What is required:
Below are lines of data; restate word for word those running from the line containing "North America, have" to the line containing "ation has led", inclusive, and no others.

(Page-level text extractions)
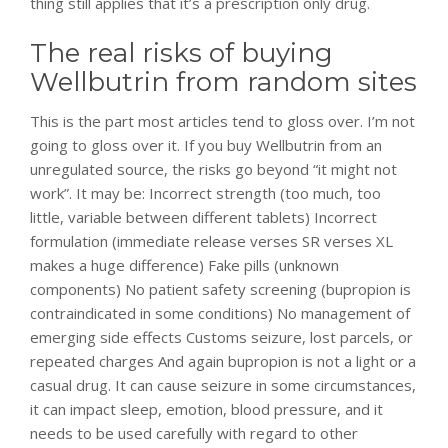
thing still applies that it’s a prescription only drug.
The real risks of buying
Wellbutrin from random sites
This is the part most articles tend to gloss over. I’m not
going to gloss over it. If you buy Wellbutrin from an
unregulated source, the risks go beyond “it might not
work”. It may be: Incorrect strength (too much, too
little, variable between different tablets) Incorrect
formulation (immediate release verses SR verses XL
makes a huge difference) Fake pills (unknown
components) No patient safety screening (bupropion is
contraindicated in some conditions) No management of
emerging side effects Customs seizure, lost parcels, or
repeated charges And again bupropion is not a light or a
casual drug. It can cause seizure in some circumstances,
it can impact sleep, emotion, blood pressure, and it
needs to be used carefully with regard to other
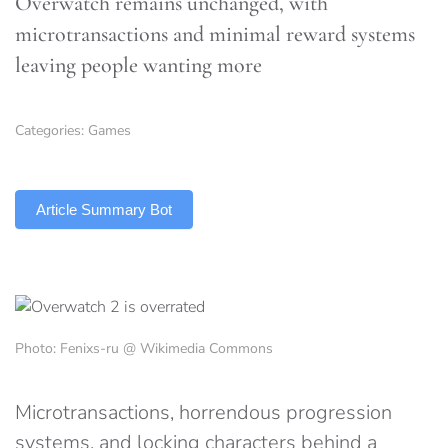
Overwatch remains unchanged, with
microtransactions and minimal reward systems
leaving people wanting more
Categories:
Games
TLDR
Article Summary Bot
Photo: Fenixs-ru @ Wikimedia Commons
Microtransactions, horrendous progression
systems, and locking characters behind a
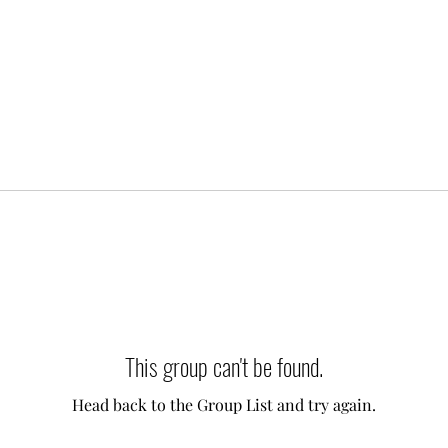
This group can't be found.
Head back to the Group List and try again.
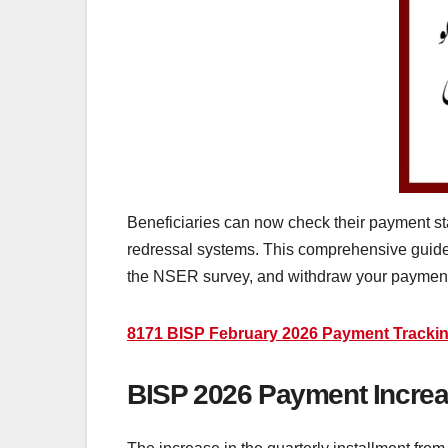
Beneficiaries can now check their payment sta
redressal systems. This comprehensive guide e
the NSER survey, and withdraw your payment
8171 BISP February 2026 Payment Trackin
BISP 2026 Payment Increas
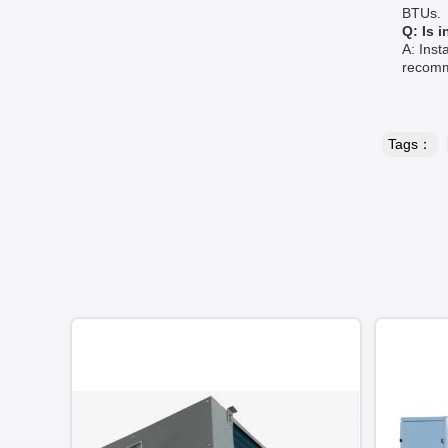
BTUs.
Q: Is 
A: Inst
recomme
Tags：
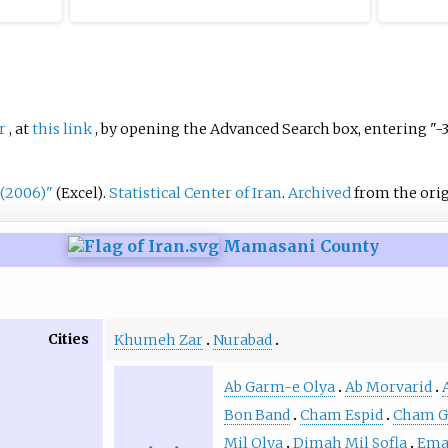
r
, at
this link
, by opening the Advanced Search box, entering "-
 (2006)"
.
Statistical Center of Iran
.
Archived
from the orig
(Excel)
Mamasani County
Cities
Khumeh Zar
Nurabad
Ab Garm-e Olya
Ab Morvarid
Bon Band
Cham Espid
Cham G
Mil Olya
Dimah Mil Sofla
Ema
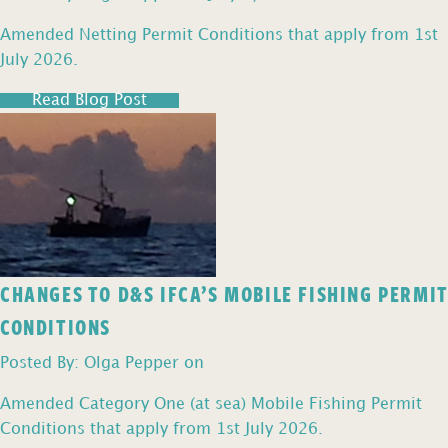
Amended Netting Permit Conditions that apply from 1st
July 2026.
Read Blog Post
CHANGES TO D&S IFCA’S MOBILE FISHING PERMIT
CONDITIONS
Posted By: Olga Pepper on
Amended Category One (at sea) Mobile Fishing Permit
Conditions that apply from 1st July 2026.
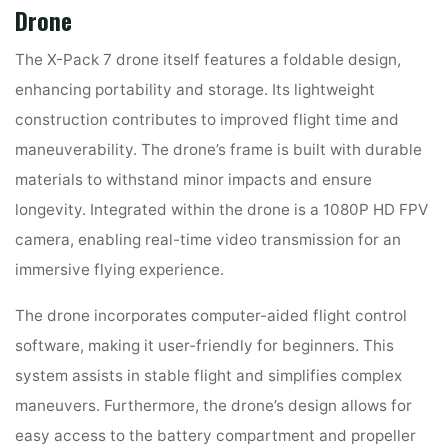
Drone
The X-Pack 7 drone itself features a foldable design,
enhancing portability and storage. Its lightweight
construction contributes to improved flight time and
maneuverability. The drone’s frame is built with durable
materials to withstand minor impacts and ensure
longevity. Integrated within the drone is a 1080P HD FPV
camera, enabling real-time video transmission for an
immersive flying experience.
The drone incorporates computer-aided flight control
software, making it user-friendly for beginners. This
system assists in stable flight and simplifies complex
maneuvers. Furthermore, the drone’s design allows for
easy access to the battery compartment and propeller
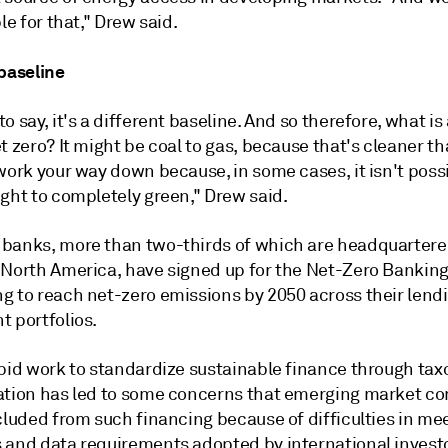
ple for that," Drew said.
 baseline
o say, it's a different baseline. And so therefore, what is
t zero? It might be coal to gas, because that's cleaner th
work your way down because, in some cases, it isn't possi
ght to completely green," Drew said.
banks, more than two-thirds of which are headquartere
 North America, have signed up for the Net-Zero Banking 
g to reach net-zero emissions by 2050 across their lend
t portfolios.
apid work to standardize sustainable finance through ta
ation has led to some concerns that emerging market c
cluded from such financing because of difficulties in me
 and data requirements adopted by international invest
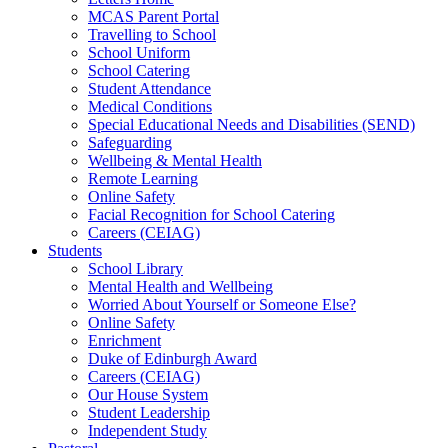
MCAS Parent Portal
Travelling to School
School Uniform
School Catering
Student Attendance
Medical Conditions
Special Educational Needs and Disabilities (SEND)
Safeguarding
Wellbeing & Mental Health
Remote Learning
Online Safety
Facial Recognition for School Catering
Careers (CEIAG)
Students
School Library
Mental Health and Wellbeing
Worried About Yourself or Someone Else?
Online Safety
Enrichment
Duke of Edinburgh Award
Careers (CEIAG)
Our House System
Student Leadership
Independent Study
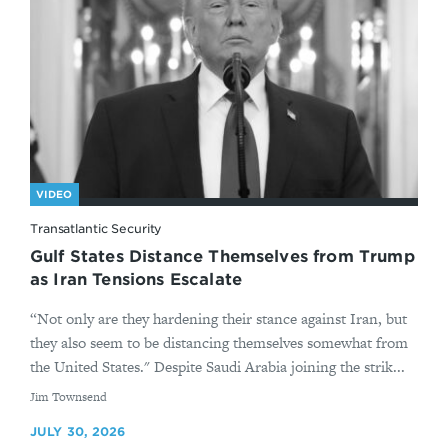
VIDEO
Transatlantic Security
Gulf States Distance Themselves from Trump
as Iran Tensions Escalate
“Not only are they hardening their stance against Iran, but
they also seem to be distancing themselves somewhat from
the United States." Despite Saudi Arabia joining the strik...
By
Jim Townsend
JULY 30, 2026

Task output:
 North America, have signed up for the Net-Zero Banking 
g to reach net-zero emissions by 2050 across their lend
t portfolios.
apid work to standardize sustainable finance through ta
ation has led to some concerns that emerging market c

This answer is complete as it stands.